Bien sûr, la construction de ces logements a été plus coûteuse que ne l'aurait été une opération classique : le coût de revient est de 1 000 £/m2 (1 500 €/m2 environ). Et pour reconstruire le quartier avec les standards du moment, il ­faudrait compter 1 500 £/m2. Mais les propriétaires s'y retrouvent : l'an passé, un appartement de 100 m2 valait 180 000 livres. Aujourd'hui, il en vaut 250 000, les acquéreurs étant prêts à dépenser jusqu'à 15 % de plus pour s'offrir un appartement écologique.

Une réussite, donc, même si Marine Jacques-Lefleve, de ZedFactory, l'agence d'architecture impliquée dans l'opération, déclare : « Si nous devions recommencer, nous le ferions, mais en mieux. Les technologies ont évolué ces dernières années, la cogénération est plus performante. On a aussi suivi bon nombre de bâtiments et appris beaucoup de choses. On ne peut nier que Bedzed a tout de même quelques défauts. Par exemple, les appartements des étages, qui chauffent un peu trop en été. Nous n'avions pas prévu le changement climatique... »

Toujours est-il que Bedzed devrait servir d'inspiration, sinon de modèle, au programme de construction de logements prévu par le gouvernement anglais (1 million en dix ans...).

Un peu partout dans le monde

Bedzed est la plus récente des expérimentations fleurissant un peu partout dans le monde depuis une dizaine d'années. Ce n'est pas la dernière. En Europe, l'Allemagne a pris de l'avance, avec le quartier ­Vauban, dans la ville de ­Fribourg. ­Projet beaucoup plus ambitieux que celui de Bedzed, il avait pour objectif la reconversion d'un terrain de 38 hectares peuplé ­d'anciennes casernes abandonnées par l'armée française en 1992, situé à quelques kilomètres du centre-ville. En bus ou à vélo, il ne faut qu'une quinzaine de minutes pour le rallier. Cet ­écoquartier, qui a vu le jour entre 1994 et 2006, rassemble 2 000 logements et 5 500 habitants, unis autour des mêmes objectifs : constructions répondant au label "Habitat à basse énergie" (la consommation de chauffage ne doit pas dépasser 65 kWh/m2/an) et utilisation rationnelle de celle-ci (avec l'installation d'un réseau de chaleur de proximité à base d'une centrale de cogénération), mixité des emplois et des habitations, préservation de l'espace, priorité donnée aux piétons, aux cyclistes et aux transports en commun, en privilégiant les déplacements courts... Ce qui, selon les urbanistes, équivaut à moins de 700 mètres. Et pour les ­résidants devant se rendre en centre-ville, un tramway dessert le quartier depuis 2006. Quant à la voiture, elle est priée de stationner ailleurs : seuls 25 % des logements disposent d'un garage ou d'une place de stationnement, et ceux-ci ont été relégués aux limites du quartier, voire à l'extérieur, sous la forme de parkings-silos. Un choix qui permet d'économiser jusqu'à 20 % de foncier, une donnée cruciale aux abords des centres-villes.

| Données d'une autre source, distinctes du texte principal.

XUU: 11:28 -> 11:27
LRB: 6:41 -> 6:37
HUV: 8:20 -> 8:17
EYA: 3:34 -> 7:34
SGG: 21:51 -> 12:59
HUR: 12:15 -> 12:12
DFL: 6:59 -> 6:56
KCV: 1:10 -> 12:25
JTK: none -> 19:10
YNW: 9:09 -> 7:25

Ce modèle inspire de nombreux pays confrontés à la croissance exponentielle de leurs populations urbaines. En Chine, le projet Dongtan, au nord de Shangaï, en est la parfaite illustration. Il s'agit de créer de toutes pièces une ville nouvelle écologique, dont le premier quartier devrait voir le jour pour l'Exposition universelle de 2010. Elle pourrait, à terme, accueillir 50 000 habitants sur ce qui est actuellement une île marécageuse, et être reliée à Shangaï par un pont. Au programme : isolation des bâtiments par des toitures végétalisées, orientation des façades pour profiter du solaire passif, implantation d'éoliennes, transports en commun fonctionnant à l'énergie solaire (dont des navettes fluviales), utilisation de la biomasse, recyclage de l'eau et des déchets, nombreux espaces verts, espaces piétons, constructions de huit étages au maximum, agriculture biologique...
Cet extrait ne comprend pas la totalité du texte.